*** Opening of Material for the task ***

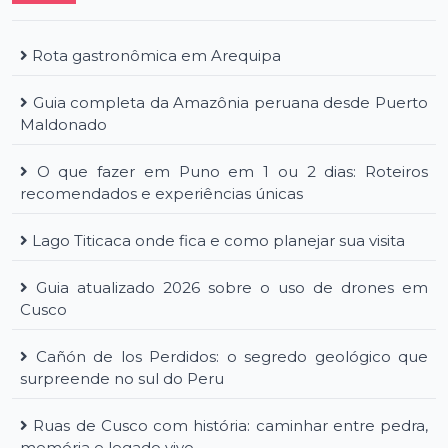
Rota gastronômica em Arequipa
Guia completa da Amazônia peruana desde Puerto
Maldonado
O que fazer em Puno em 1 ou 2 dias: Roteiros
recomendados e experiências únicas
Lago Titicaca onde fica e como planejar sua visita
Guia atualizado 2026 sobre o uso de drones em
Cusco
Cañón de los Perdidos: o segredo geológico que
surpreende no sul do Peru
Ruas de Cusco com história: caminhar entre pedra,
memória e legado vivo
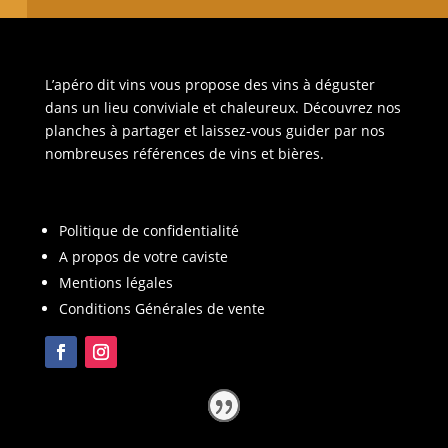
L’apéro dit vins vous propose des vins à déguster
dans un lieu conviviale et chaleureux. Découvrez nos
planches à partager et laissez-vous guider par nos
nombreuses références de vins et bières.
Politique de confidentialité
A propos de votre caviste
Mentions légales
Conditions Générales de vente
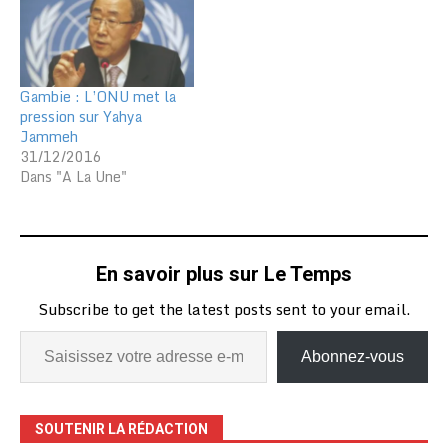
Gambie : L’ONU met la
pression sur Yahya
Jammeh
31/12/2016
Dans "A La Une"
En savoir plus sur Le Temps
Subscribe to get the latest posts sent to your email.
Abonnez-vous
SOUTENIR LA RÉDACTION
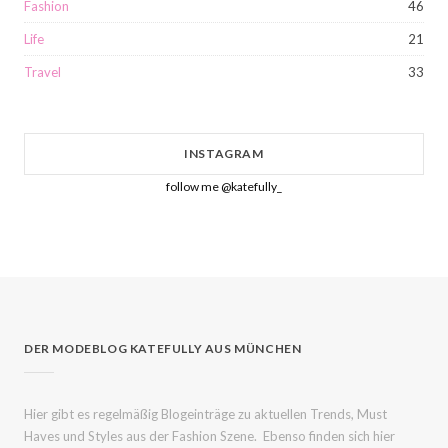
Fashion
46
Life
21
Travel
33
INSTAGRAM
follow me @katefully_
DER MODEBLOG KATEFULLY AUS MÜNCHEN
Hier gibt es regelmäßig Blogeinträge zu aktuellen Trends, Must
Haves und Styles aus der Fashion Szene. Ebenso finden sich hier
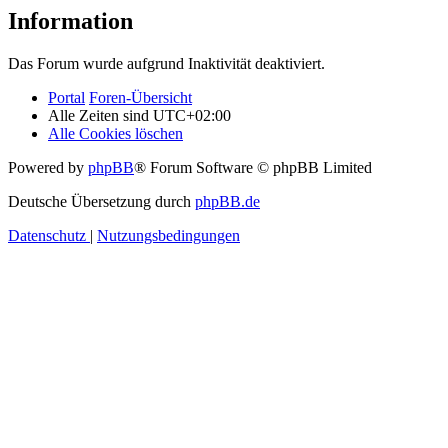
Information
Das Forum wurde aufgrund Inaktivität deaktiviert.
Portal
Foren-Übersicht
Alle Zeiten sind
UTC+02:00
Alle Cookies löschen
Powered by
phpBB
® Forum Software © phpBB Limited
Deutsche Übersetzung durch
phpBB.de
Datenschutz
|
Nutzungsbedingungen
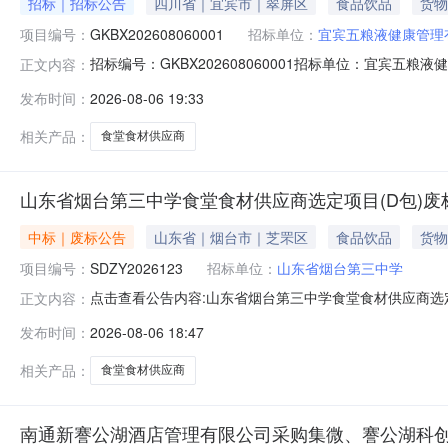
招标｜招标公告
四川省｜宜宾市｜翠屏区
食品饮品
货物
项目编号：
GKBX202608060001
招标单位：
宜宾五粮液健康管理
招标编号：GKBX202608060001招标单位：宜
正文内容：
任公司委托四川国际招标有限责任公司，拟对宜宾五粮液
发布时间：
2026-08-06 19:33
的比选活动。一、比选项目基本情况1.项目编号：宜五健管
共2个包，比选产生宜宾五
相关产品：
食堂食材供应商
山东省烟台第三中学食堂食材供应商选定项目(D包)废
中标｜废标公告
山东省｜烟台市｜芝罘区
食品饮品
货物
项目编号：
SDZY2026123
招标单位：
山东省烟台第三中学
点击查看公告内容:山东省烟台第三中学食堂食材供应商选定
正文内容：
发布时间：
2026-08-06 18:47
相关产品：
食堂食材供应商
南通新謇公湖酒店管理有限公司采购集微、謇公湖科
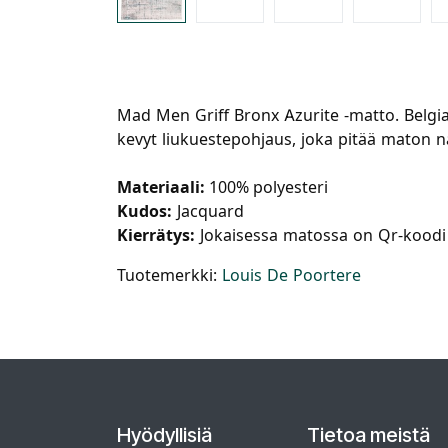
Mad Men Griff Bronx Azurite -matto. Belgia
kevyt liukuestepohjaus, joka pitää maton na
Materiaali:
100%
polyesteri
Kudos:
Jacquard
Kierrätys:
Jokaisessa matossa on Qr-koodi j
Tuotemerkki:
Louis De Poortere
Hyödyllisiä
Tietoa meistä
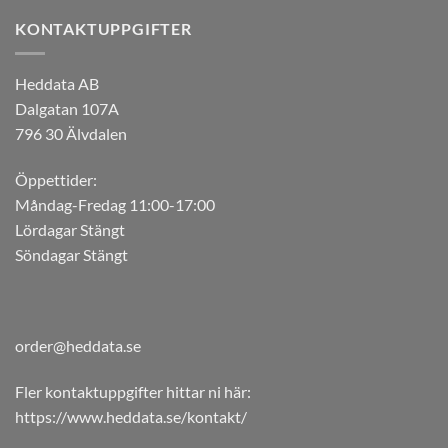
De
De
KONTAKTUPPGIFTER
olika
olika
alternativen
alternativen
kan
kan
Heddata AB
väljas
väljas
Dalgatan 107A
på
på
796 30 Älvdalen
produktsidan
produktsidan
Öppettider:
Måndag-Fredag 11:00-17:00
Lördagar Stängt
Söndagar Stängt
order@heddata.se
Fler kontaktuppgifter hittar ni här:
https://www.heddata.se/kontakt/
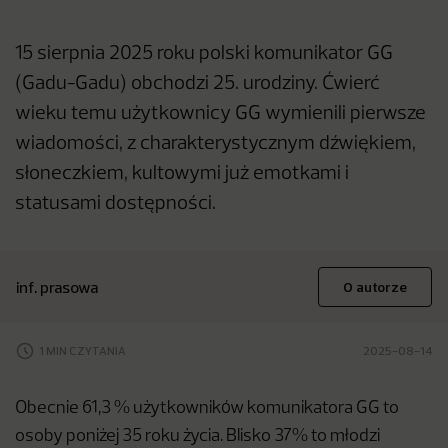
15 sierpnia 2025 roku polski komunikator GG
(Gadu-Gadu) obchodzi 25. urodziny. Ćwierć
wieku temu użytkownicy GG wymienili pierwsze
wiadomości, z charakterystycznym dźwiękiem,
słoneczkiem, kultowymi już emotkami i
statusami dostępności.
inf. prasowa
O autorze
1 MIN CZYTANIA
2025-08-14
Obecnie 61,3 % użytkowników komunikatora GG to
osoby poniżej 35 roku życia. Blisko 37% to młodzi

*** Close of Material for the task ***

- Your objective:
Each entry needs to be retyped exactly; the pictures stay out.

- Exercise output:
Rota gastronômica em Arequipa
Guia completa da Amazônia peruana desde Puerto
Maldonado
O que fazer em Puno em 1 ou 2 dias: Roteiros
recomendados e experiências únicas
Lago Titicaca onde fica e como planejar sua visita
Guia atualizado 2026 sobre o uso de drones em
Cusco
Cañón de los Perdidos: o segredo geológico que
surpreende no sul do Peru
Ruas de Cusco com história: caminhar entre pedra,
memória e legado vivo
L’apéro dit vins vous propose des vins à déguster
dans un lieu conviviale et chaleureux. Découvrez nos
planches à partager et laissez-vous guider par nos
nombreuses références de vins et bières.
Politique de confidentialité
A propos de votre caviste
Mentions légales
Conditions Générales de vente
Gambie : L’ONU met la
pression sur Yahya
Jammeh
31/12/2016
Dans "A La Une"
En savoir plus sur Le Temps
Subscribe to get the latest posts sent to your email.
Abonnez-vous
SOUTENIR LA RÉDACTION
Fashion
46
Life
21
Travel
33
INSTAGRAM
follow me @katefully_
DER MODEBLOG KATEFULLY AUS MÜNCHEN
Hier gibt es regelmäßig Blogeinträge zu aktuellen Trends, Must
Haves und Styles aus der Fashion Szene. Ebenso finden sich hier
Information
Das Forum wurde aufgrund Inaktivität deaktiviert.
Portal
Foren-Übersicht
Alle Zeiten sind
UTC+02:00
Alle Cookies löschen
Powered by
phpBB
® Forum Software © phpBB Limited
Deutsche Übersetzung durch
phpBB.de
Datenschutz
|
Nutzungsbedingungen
招标｜招标公告
四川省｜宜宾市｜翠屏区
食品饮品
货物
项目编号：
GKBX202608060001
招标单位：
宜宾五粮液健康管理
招标编号：GKBX202608060001招标单位：宜
正文内容：
任公司委托四川国际招标有限责任公司，拟对宜宾五粮液
发布时间：
2026-08-06 19:33
的比选活动。一、比选项目基本情况1.项目编号：宜五健管
共2个包，比选产生宜宾五
相关产品：
食堂食材供应商
山东省烟台第三中学食堂食材供应商选定项目(D包)废
中标｜废标公告
山东省｜烟台市｜芝罘区
食品饮品
货物
项目编号：
SDZY2026123
招标单位：
山东省烟台第三中学
点击查看公告内容:山东省烟台第三中学食堂食材供应商选定
正文内容：
发布时间：
2026-08-06 18:47
相关产品：
食堂食材供应商
南通新謇公湖酒店管理有限公司采购集微、謇公湖科
Mad Men Griff Bronx Azurite -matto. Belgia
kevyt liukuestepohjaus, joka pitää maton na
Materiaali:
100%
polyesteri
Kudos:
Jacquard
Kierrätys:
Jokaisessa matossa on Qr-koodi j
Tuotemerkki:
Louis De Poortere
Hyödyllisiä
Tietoa meistä
De
De
KONTAKTUPPGIFTER
olika
olika
alternativen
alternativen
kan
kan
Heddata AB
väljas
väljas
Dalgatan 107A
på
på
796 30 Älvdalen
produktsidan
produktsidan
Öppettider:
Måndag-Fredag 11:00-17:00
Lördagar Stängt
Söndagar Stängt
order@heddata.se
Fler kontaktuppgifter hittar ni här:
https://www.heddata.se/kontakt/
15 sierpnia 2025 roku polski komunikator GG
(Gadu-Gadu) obchodzi 25. urodziny. Ćwierć
wieku temu użytkownicy GG wymienili pierwsze
wiadomości, z charakterystycznym dźwiękiem,
słoneczkiem, kultowymi już emotkami i
statusami dostępności.
inf. prasowa
O autorze
1 MIN CZYTANIA
2025-08-14
Obecnie 61,3 % użytkowników komunikatora GG to
osoby poniżej 35 roku życia. Blisko 37% to młodzi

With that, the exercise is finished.